Le 23 mars dernier, elle était là, disponible et souriante, recevant écrivains, journalistes et invités en ce soir de vernissage du salon du livre. A la tête d’Actes sud, sur un stand coincé entre celui du Seuil et de Gallimard, Françoise Nyssen commentait encore le succès du dernier best-seller de sa maison d’édition, Le Charme discret de l’intestin de  l’Allemande Giulia Enders. Près de deux mois plus tard, la voilà qui arrive au Ministère de la culture où son portrait en noir et blanc “carré- lunettes” viendra s’ajouter à ceux de Frédéric Mitterrand, Fleur Pellerin ou encore Audrey Azoulay. Emmanuelle Macron l’avait promis, il y aurait des ministres venus de la société civile.
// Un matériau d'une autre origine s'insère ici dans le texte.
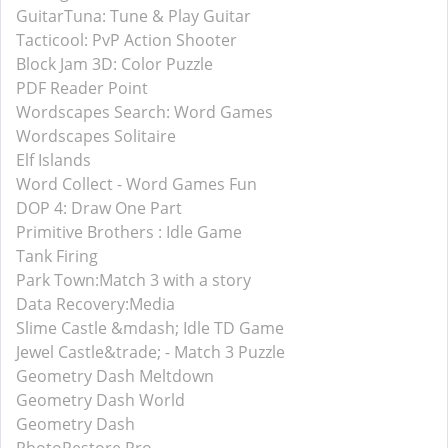
GuitarTuna: Tune & Play Guitar
Tacticool: PvP Action Shooter
Block Jam 3D: Color Puzzle
PDF Reader Point
Wordscapes Search: Word Games
Wordscapes Solitaire
Elf Islands
Word Collect - Word Games Fun
DOP 4: Draw One Part
Primitive Brothers : Idle Game
Tank Firing
Park Town:Match 3 with a story
Data Recovery:Media
Slime Castle &mdash; Idle TD Game
Jewel Castle&trade; - Match 3 Puzzle
Geometry Dash Meltdown
Geometry Dash World
Geometry Dash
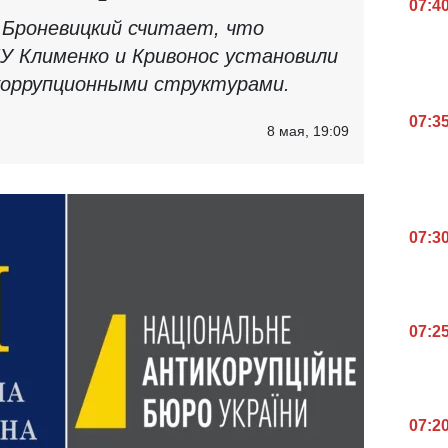
07:4
 Броневицкий считает, что
У Клименко и Кривонос установили
коррупционными структурами.
07:3
8 мая, 19:09
07:3
07:2
07:2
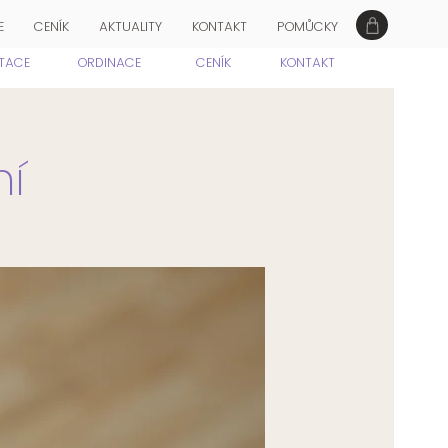
E
CENÍK
AKTUALITY
KONTAKT
POMŮCKY
ITACE
ORDINACE
CENÍK
KONTAKT
ní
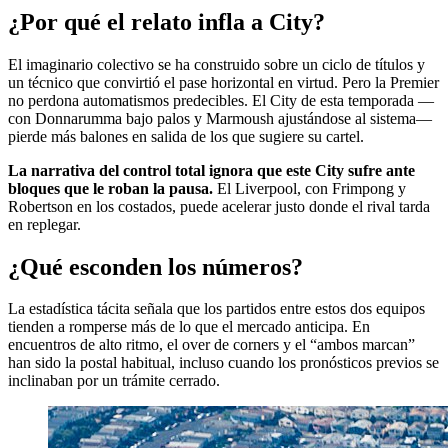
¿Por qué el relato infla a City?
El imaginario colectivo se ha construido sobre un ciclo de títulos y
un técnico que convirtió el pase horizontal en virtud. Pero la Premier
no perdona automatismos predecibles. El City de esta temporada —
con Donnarumma bajo palos y Marmoush ajustándose al sistema—
pierde más balones en salida de los que sugiere su cartel.
La narrativa del control total ignora que este City sufre ante
bloques que le roban la pausa.
El Liverpool, con Frimpong y
Robertson en los costados, puede acelerar justo donde el rival tarda
en replegar.
¿Qué esconden los números?
La estadística tácita señala que los partidos entre estos dos equipos
tienden a romperse más de lo que el mercado anticipa. En
encuentros de alto ritmo, el over de corners y el “ambos marcan”
han sido la postal habitual, incluso cuando los pronósticos previos se
inclinaban por un trámite cerrado.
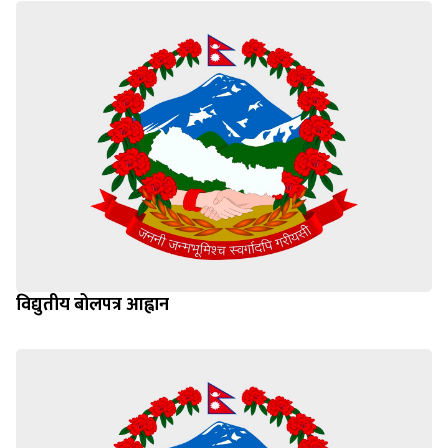
विद्युतीय बोलपत्र आह्वान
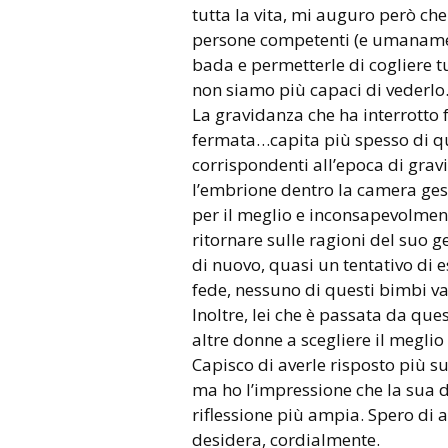
tutta la vita, mi auguro però ch
persone competenti (e umanament
bada e permetterle di cogliere tut
non siamo più capaci di vederlo
La gravidanza che ha interrott
fermata…capita più spesso di qu
corrispondenti all’epoca di grav
l’embrione dentro la camera ge
per il meglio e inconsapevolment
ritornare sulle ragioni del suo 
di nuovo, quasi un tentativo di 
fede, nessuno di questi bimbi va
Inoltre, lei che è passata da qu
altre donne a scegliere il meglio 
Capisco di averle risposto più s
ma ho l’impressione che la sua 
riflessione più ampia. Spero di a
desidera, cordialmente.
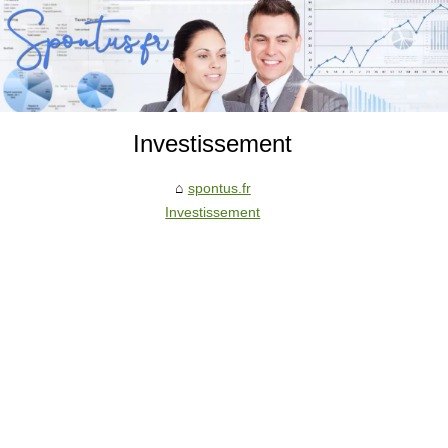
Investissement
spontus.fr
Investissement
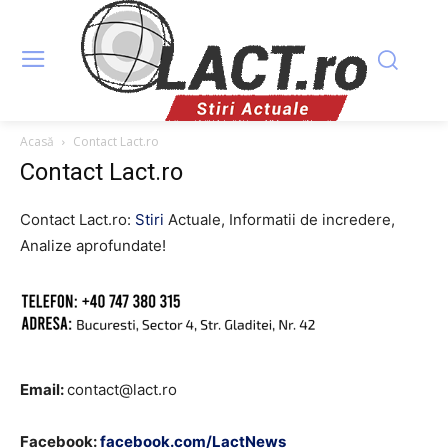
Acasă
Contact Lact.ro
Contact Lact.ro
Contact Lact.ro:
Stiri
Actuale, Informatii de incredere,
Analize aprofundate!
Email:
contact@lact.ro
Facebook:
facebook.com/
LactNews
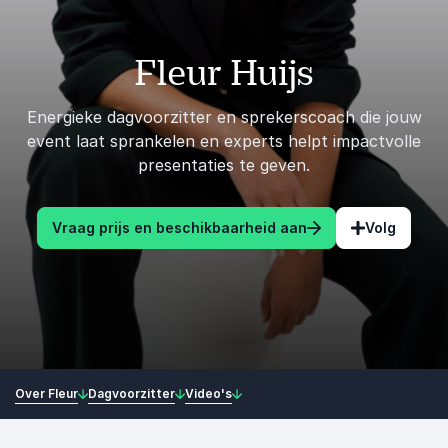
Fleur Huijs
Energieke dagvoorzitter en sprekerscoach die jouw
event laat sprankelen en experts helpt impactvolle
presentaties te geven.
Vraag prijs en beschikbaarheid aan
Volg
Over Fleur
Dagvoorzitter
Video's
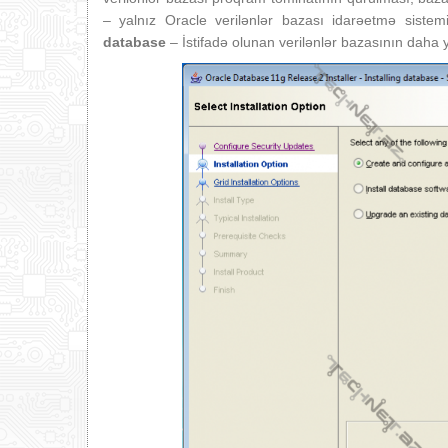
– yalnız Oracle verilənlər bazası idarəetmə siste
database
– İstifadə olunan verilənlər bazasının daha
Voilà donc cette éditrice respectée et ô combien respectable- Actes Sud ne cesse depuis sa création en 1978 d’éditer de grands auteurs comme Paul Auster et Nina Berberova ainsi que trois Goncourt avec Mathias Enard, Jérôme Ferrari et Laurent Gaudé- qui arrive à la tête d’un Ministère dont l’essentiel des communications est devenue les nécrologies…Premier tapis rouge hier soir, et pas les moindres, celui de Cannes, si loin de son univers arlésien d’où elle gérait sa maison d’édition et a créé avec son mari en 2015, après le suicide de leur fils Antoine, le Domaine du Possible, un lieu qui sous l’égide d’Edgar Morin et de Pierre Rabhi, propose une alternative aux enfants qui ont besoin d’autre chose que l’école classique. Femme de mots, mère courage, bonne chance à vous Madame Nyssen.